Collected data
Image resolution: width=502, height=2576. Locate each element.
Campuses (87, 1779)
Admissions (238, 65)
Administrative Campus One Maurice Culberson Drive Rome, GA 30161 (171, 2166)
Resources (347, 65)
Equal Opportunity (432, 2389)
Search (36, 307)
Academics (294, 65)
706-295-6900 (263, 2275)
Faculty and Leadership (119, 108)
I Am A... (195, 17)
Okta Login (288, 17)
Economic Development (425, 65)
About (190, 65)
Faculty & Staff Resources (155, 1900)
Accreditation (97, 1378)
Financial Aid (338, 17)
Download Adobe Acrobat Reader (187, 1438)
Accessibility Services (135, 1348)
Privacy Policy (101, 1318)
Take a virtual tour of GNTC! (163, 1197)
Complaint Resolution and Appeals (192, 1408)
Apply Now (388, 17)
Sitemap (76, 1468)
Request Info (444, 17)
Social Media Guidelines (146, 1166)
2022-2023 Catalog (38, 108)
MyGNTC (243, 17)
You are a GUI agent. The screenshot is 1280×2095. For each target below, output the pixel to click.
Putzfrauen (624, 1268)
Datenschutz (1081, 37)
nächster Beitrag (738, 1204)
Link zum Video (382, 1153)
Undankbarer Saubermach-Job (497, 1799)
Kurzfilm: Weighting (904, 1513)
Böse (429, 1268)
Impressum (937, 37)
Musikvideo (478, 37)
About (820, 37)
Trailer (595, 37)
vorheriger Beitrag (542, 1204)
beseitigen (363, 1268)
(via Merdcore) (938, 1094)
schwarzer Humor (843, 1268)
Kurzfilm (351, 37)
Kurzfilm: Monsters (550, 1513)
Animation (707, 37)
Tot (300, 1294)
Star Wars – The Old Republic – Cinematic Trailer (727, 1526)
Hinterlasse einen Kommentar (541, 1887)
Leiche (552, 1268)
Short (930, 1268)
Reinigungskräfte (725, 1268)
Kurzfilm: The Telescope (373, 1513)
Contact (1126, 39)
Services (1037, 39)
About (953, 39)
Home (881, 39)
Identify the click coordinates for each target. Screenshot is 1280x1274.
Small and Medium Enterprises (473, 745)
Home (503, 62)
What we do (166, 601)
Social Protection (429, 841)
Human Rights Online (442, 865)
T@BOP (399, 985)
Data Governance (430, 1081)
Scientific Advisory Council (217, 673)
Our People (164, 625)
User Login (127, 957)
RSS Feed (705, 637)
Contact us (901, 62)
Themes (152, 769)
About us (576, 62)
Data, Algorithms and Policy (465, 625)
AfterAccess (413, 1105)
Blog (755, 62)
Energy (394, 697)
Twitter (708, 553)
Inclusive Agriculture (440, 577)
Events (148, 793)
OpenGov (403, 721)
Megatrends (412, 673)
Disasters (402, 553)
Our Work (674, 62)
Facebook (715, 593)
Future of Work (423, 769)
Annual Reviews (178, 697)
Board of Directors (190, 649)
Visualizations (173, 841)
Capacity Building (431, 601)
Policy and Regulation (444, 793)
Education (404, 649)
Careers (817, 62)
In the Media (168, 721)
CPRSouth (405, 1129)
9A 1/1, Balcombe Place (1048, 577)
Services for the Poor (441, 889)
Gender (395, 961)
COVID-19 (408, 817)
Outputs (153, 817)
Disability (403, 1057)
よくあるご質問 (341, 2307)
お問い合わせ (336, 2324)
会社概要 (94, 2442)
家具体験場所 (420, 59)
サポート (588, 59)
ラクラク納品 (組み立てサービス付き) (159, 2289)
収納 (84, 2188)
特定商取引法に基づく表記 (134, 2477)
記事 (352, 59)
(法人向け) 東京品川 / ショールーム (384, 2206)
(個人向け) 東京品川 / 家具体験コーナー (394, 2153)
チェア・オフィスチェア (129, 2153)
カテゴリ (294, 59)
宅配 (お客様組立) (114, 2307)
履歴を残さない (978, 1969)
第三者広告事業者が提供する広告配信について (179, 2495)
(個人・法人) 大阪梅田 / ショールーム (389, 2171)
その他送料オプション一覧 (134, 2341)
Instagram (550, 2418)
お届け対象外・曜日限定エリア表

### Assigned task
What is wanted is the complete set of entries, returned verbatim.

### Result for this task
Image resolution: width=502, height=2576. Locate each element.
Campuses (87, 1779)
Admissions (238, 65)
Administrative Campus One Maurice Culberson Drive Rome, GA 30161 (171, 2166)
Resources (347, 65)
Equal Opportunity (432, 2389)
Search (36, 307)
Academics (294, 65)
706-295-6900 (263, 2275)
Faculty and Leadership (119, 108)
I Am A... (195, 17)
Okta Login (288, 17)
Economic Development (425, 65)
About (190, 65)
Faculty & Staff Resources (155, 1900)
Accreditation (97, 1378)
Financial Aid (338, 17)
Download Adobe Acrobat Reader (187, 1438)
Accessibility Services (135, 1348)
Privacy Policy (101, 1318)
Take a virtual tour of GNTC! (163, 1197)
Complaint Resolution and Appeals (192, 1408)
Apply Now (388, 17)
Sitemap (76, 1468)
Request Info (444, 17)
Social Media Guidelines (146, 1166)
2022-2023 Catalog (38, 108)
MyGNTC (243, 17)
You are a GUI agent. The screenshot is 1280×2095. For each target below, output the pixel to click.
Putzfrauen (624, 1268)
Datenschutz (1081, 37)
nächster Beitrag (738, 1204)
Link zum Video (382, 1153)
Undankbarer Saubermach-Job (497, 1799)
Kurzfilm: Weighting (904, 1513)
Böse (429, 1268)
Impressum (937, 37)
Musikvideo (478, 37)
About (820, 37)
Trailer (595, 37)
vorheriger Beitrag (542, 1204)
beseitigen (363, 1268)
(via Merdcore) (938, 1094)
schwarzer Humor (843, 1268)
Kurzfilm (351, 37)
Kurzfilm: Monsters (550, 1513)
Animation (707, 37)
Tot (300, 1294)
Star Wars – The Old Republic – Cinematic Trailer (727, 1526)
Hinterlasse einen Kommentar (541, 1887)
Leiche (552, 1268)
Short (930, 1268)
Reinigungskräfte (725, 1268)
Kurzfilm: The Telescope (373, 1513)
Contact (1126, 39)
Services (1037, 39)
About (953, 39)
Home (881, 39)
Identify the click coordinates for each target. Screenshot is 1280x1274.
Small and Medium Enterprises (473, 745)
Home (503, 62)
What we do (166, 601)
Social Protection (429, 841)
Human Rights Online (442, 865)
T@BOP (399, 985)
Data Governance (430, 1081)
Scientific Advisory Council (217, 673)
Our People (164, 625)
User Login (127, 957)
RSS Feed (705, 637)
Contact us (901, 62)
Themes (152, 769)
About us (576, 62)
Data, Algorithms and Policy (465, 625)
AfterAccess (413, 1105)
Blog (755, 62)
Energy (394, 697)
Twitter (708, 553)
Inclusive Agriculture (440, 577)
Events (148, 793)
OpenGov (403, 721)
Megatrends (412, 673)
Disasters (402, 553)
Our Work (674, 62)
Facebook (715, 593)
Future of Work (423, 769)
Annual Reviews (178, 697)
Board of Directors (190, 649)
Visualizations (173, 841)
Capacity Building (431, 601)
Policy and Regulation (444, 793)
Education (404, 649)
Careers (817, 62)
In the Media (168, 721)
CPRSouth (405, 1129)
9A 1/1, Balcombe Place (1048, 577)
Services for the Poor (441, 889)
Gender (395, 961)
COVID-19 (408, 817)
Outputs (153, 817)
Disability (403, 1057)
よくあるご質問 (341, 2307)
お問い合わせ (336, 2324)
会社概要 (94, 2442)
家具体験場所 (420, 59)
サポート (588, 59)
ラクラク納品 (組み立てサービス付き) (159, 2289)
収納 (84, 2188)
特定商取引法に基づく表記 (134, 2477)
記事 (352, 59)
(法人向け) 東京品川 / ショールーム (384, 2206)
(個人向け) 東京品川 / 家具体験コーナー (394, 2153)
チェア・オフィスチェア (129, 2153)
カテゴリ (294, 59)
宅配 (お客様組立) (114, 2307)
履歴を残さない (978, 1969)
第三者広告事業者が提供する広告配信について (179, 2495)
(個人・法人) 大阪梅田 / ショールーム (389, 2171)
その他送料オプション一覧 (134, 2341)
Instagram (550, 2418)
お届け対象外・曜日限定エリア表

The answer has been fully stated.